Dialekt auf Spanisch

Es wird Zeit, einmal über das uruguayische Spanisch zu schreiben. Denn das Spanisch hier vor Ort unterscheidet sich in einigen Punkten von dem Standard-Spanisch, das man in Deutschland in der Schule lernt. Es ist quasi ein spanischer Dialekt. Bairisch auf Spanisch. Das hat natürlich mit dem Einfluss der zahlreichen Einwanderer in der Geschichte Uruguays zu tun, zum Beispiel mit dem der Italiener. Die haben eingeführt, dass der berühmte Doppelkonsonant ll, der so vielen Spanischlernern Probleme bereitet, nicht als „lj“ ausgesprochen wird („Maljorca“), sondern als „sch“: „Maschorca“. Gleiches gilt für den Buchstaben y. Der wird eigentlich als „i“ ausgesprochen, aber manchmal eben auch als „sch“. Das klingt dann so: „Scho me schamo Jan“, isch heische Jan. Ebenfalls sehr beliebt (oder auch wieder unbeliebt, je nachdem) ist das „s“ am Ende eines Wortes. Das wird meistens verschluckt, so wie die Einwanderer aus Frankreich es vor Jahrhunderten taten. Aus más wird dann „ma“ und aus „es“ wird „e“. Das klingt dann schon fast wie Französisch. Tatsächlich kommen einige Schüler hier aus Frankreich und sprechen auch Französisch.

Auch die Grammatik ändert sich ein wenig. Anstelle von wird hier gerne das Wort vos für das Du verwendet. Vos ist eigentlich die alte Form für „Sie“. Diese Praxis ist ein Relikt aus den Zeiten der conquistadores, die noch kein modernes usted kannten und sich so siezten. Die Lateinamerikaer sind den Schritt zu usted einfach nicht mitgegangen. Das Ganze nennt man dann voseo, und wenn ich mit vos angesprochen werde, habe ich immer noch das Gefühl, ich werde gesiezt. All diese Änderungen zusammen führen dazu, dass ich manchmal mein Gegenüber nur schwer verstehe. Dann kommt die Antwort: Te vas a acostumbrar – Du wirst dich daran gewöhnen.

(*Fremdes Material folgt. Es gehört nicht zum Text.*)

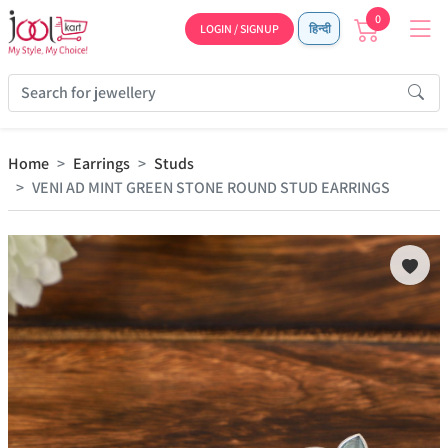
0
LOGIN / SIGNUP
हिन्दी
Home
Earrings
Studs
VENI AD MINT GREEN STONE ROUND STUD EARRINGS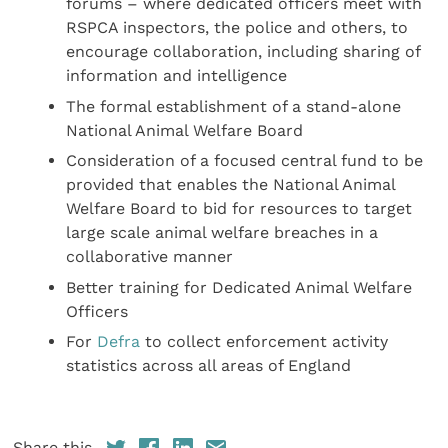
forums – where dedicated officers meet with
RSPCA inspectors, the police and others, to
encourage collaboration, including sharing of
information and intelligence
The formal establishment of a stand-alone
National Animal Welfare Board
Consideration of a focused central fund to be
provided that enables the National Animal
Welfare Board to bid for resources to target
large scale animal welfare breaches in a
collaborative manner
Better training for Dedicated Animal Welfare
Officers
For
Defra
to collect enforcement activity
statistics across all areas of England
Share this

Denn ich selber weiß noch nicht genau, wie ich damit umgehen soll. Mein schönes gelispeltes s, dass ich mir im andalusischen Málaga (wieder) angewöhnt habe, kann ich mir hier wieder abgewöhnen. Entweder sie verschlucken das s ganz oder es wird nicht gelispelt. Ich weiß auch nicht, ob ich den lokalen Dialekt auch verwenden sollte oder besser nicht. Den voseo übernehme ich nicht, denn da werden auch die Verben in der zweiten Person Singular etwas anders konjugiert, und das kann ich nicht. Da würde ich mich nur lächerlich machen. Aber manchmal, wenn ich drandenke, sage ich „sch“ statt „lj“. Bis jetzt hat sich darüber noch niemand beschwert. Aber ich denke eben nur manchmal dran, spreche ansonsten munter weiter Standardspanisch und hoffe, dass sich niemand über meine kläglichen Versuche, das lateinamerikanische Spanisch nachzumachen, beschweren wird.

1 Kommentar

  1. Klemens Kißner · 16. Oktober 2015

    Ja, ja, die Dialekte. Erinnert mich vieles an meine Zeit in Brasilien. Scheinbar haben die Südamerikaner sich damals abgesprochen, die Sprachen ihrer Kolonialmächte nach Belieben umzumodellieren. Interessanterweise im portugisischsprachigen Brasilien nach einem ähnlichen Schema wie bei den Spanischsprechern…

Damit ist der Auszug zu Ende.